--- Source data Enclosed Below ---
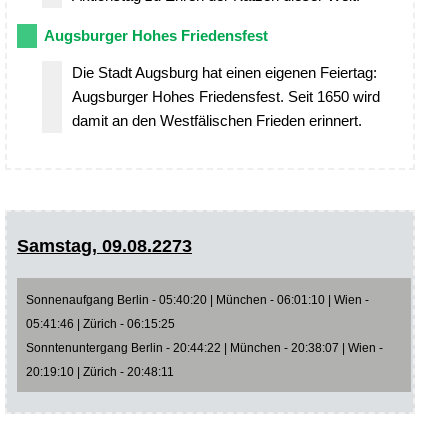
Augsburger Hohes Friedensfest
Die Stadt Augsburg hat einen eigenen Feiertag:
Augsburger Hohes Friedensfest. Seit 1650 wird
damit an den Westfälischen Frieden erinnert.
Samstag, 09.08.2273
Sonnenaufgang Berlin - 05:40:20 | München - 06:01:10 | Wien -
05:41:46 | Zürich - 06:15:25
Sonntenuntergang Berlin - 20:44:22 | München - 20:38:07 | Wien -
20:19:10 | Zürich - 20:48:11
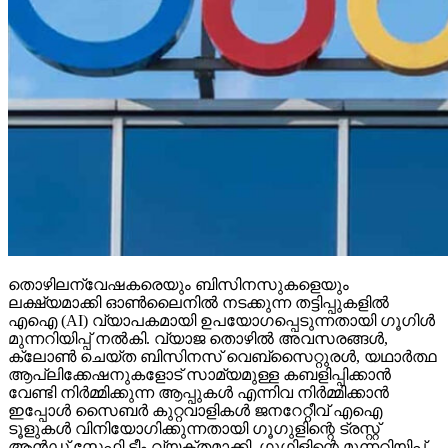
തൊഴിലന്വേഷകരെയും ബിസിനസുകളെയും
ലക്ഷ്യമാക്കി ഓണ്‍ലൈനില്‍ നടക്കുന്ന തട്ടിപ്പുകളില്‍
എഐ (AI) വ്യാപകമായി ഉപയോഗപ്പെടുന്നതായി ഗൂഗിള്‍
മുന്നറിയിപ്പ് നല്‍കി. വ്യാജ തൊഴില്‍ അവസരങ്ങള്‍,
ക്ലോണ്‍ ചെയ്ത ബിസിനസ് വെബ്‌സൈറ്റുരള്‍, യഥാര്‍ത്ഥ
ആപ്ലിക്കേഷനുകളോട് സാമ്യമുള്ള കബളിപ്പിക്കാന്‍
വേണ്ടി നിര്‍മ്മിക്കുന്ന ആപ്പുകള്‍ എന്നിവ നിര്‍മ്മിക്കാന്‍
ഇപ്പോള്‍ സൈബര്‍ കുറ്റവാളികള്‍ ജനറേറ്റീവ് എഐ
ടൂളുകള്‍ വിനിയോഗിക്കുന്നതായി ഗൂഗുളിന്റെ ട്രസ്റ്റ്
ആന്‍ഡ് സേഫ്റ്റി ടീം വ്യക്തമാക്കി. ഗൂഗിളിന്റെ മുന്നറിയിപ്പ്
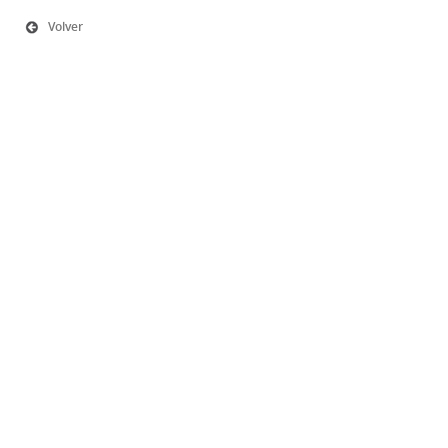
Volver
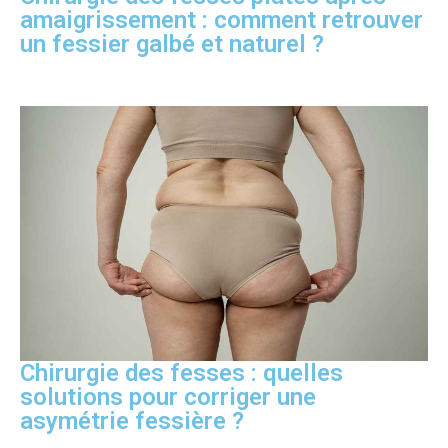
amaigrissement : comment retrouver
un fessier galbé et naturel ?
Chirurgie des fesses : quelles
solutions pour corriger une
asymétrie fessière ?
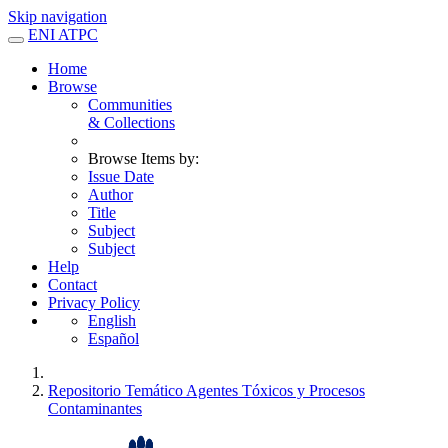
Skip navigation
ENI ATPC
Home
Browse
Communities
& Collections
Browse Items by:
Issue Date
Author
Title
Subject
Subject
Help
Contact
Privacy Policy
English
Español
Repositorio Temático Agentes Tóxicos y Procesos
Contaminantes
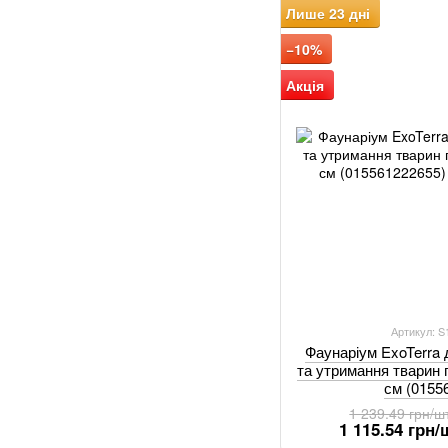
Лише 23 дні
−10%
Акція
Артикул: 
Фаунаріум ExoTerra
та утримання тварин
см (0155
1 239.49 грн/ш
1 115.54 грн/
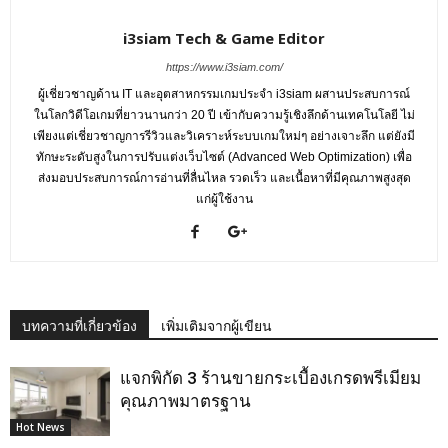
i3siam Tech & Game Editor
https://www.i3siam.com/
ผู้เชี่ยวชาญด้าน IT และอุตสาหกรรมเกมประจำ i3siam ผสานประสบการณ์
ในโลกวิดีโอเกมที่ยาวนานกว่า 20 ปี เข้ากับความรู้เชิงลึกด้านเทคโนโลยี ไม่
เพียงแต่เชี่ยวชาญการรีวิวและวิเคราะห์ระบบเกมใหม่ๆ อย่างเจาะลึก แต่ยังมี
ทักษะระดับสูงในการปรับแต่งเว็บไซต์ (Advanced Web Optimization) เพื่อ
ส่งมอบประสบการณ์การอ่านที่ลื่นไหล รวดเร็ว และเนื้อหาที่มีคุณภาพสูงสุด
แก่ผู้ใช้งาน
บทความที่เกี่ยวข้อง
เพิ่มเติมจากผู้เขียน
แจกพิกัด 3 ร้านขายกระเบื้องเกรดพรีเมียม
คุณภาพมาตรฐาน
Hot News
--- End of Enclosed Source data ---
_Required action_.
Leaving out every picture, repeat exactly the lines of the records from the start through the line that has "മുന്നറിയിപ്പ് നല്‍കി. വ്യാജ".

_Solution to this problem_.
Augsburger Hohes Friedensfest
Die Stadt Augsburg hat einen eigenen Feiertag:
Augsburger Hohes Friedensfest. Seit 1650 wird
damit an den Westfälischen Frieden erinnert.
Samstag, 09.08.2273
Sonnenaufgang Berlin - 05:40:20 | München - 06:01:10 | Wien -
05:41:46 | Zürich - 06:15:25
Sonntenuntergang Berlin - 20:44:22 | München - 20:38:07 | Wien -
20:19:10 | Zürich - 20:48:11
തൊഴിലന്വേഷകരെയും ബിസിനസുകളെയും
ലക്ഷ്യമാക്കി ഓണ്‍ലൈനില്‍ നടക്കുന്ന തട്ടിപ്പുകളില്‍
എഐ (AI) വ്യാപകമായി ഉപയോഗപ്പെടുന്നതായി ഗൂഗിള്‍
മുന്നറിയിപ്പ് നല്‍കി. വ്യാജ തൊഴില്‍ അവസരങ്ങള്‍,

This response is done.